*Materials provided*
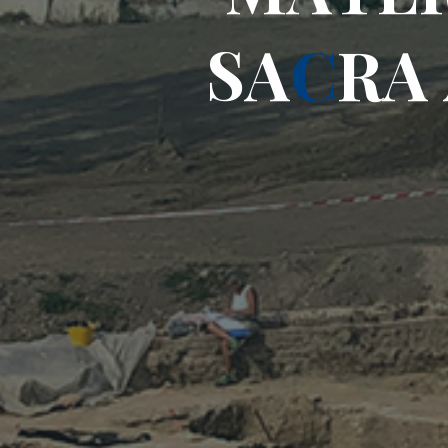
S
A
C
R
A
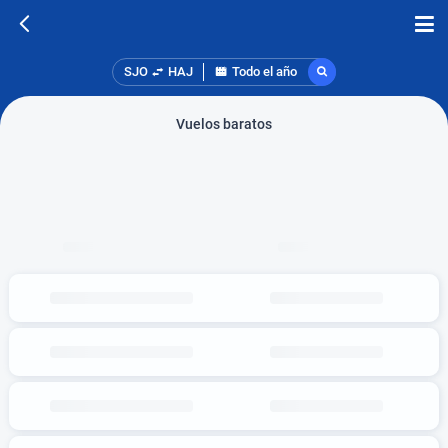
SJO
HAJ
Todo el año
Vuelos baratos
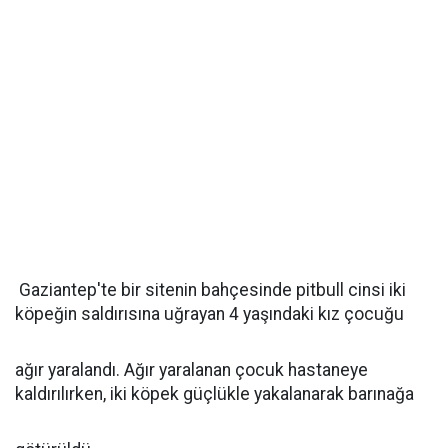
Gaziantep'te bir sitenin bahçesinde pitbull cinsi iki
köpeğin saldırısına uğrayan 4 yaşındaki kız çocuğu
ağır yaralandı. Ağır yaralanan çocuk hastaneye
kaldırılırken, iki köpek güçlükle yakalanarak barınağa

* * *

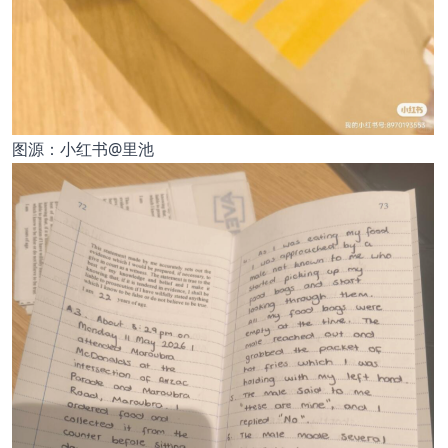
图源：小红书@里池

*Action item*
In the material above, find the line containing "Gaziantep'te bir sitenin" and the line containing "kaldırılırken, iki köpek", then write out exactly those two lines and every line between them, and nothing more.

*Task output*
Gaziantep'te bir sitenin bahçesinde pitbull cinsi iki
köpeğin saldırısına uğrayan 4 yaşındaki kız çocuğu
ağır yaralandı. Ağır yaralanan çocuk hastaneye
kaldırılırken, iki köpek güçlükle yakalanarak barınağa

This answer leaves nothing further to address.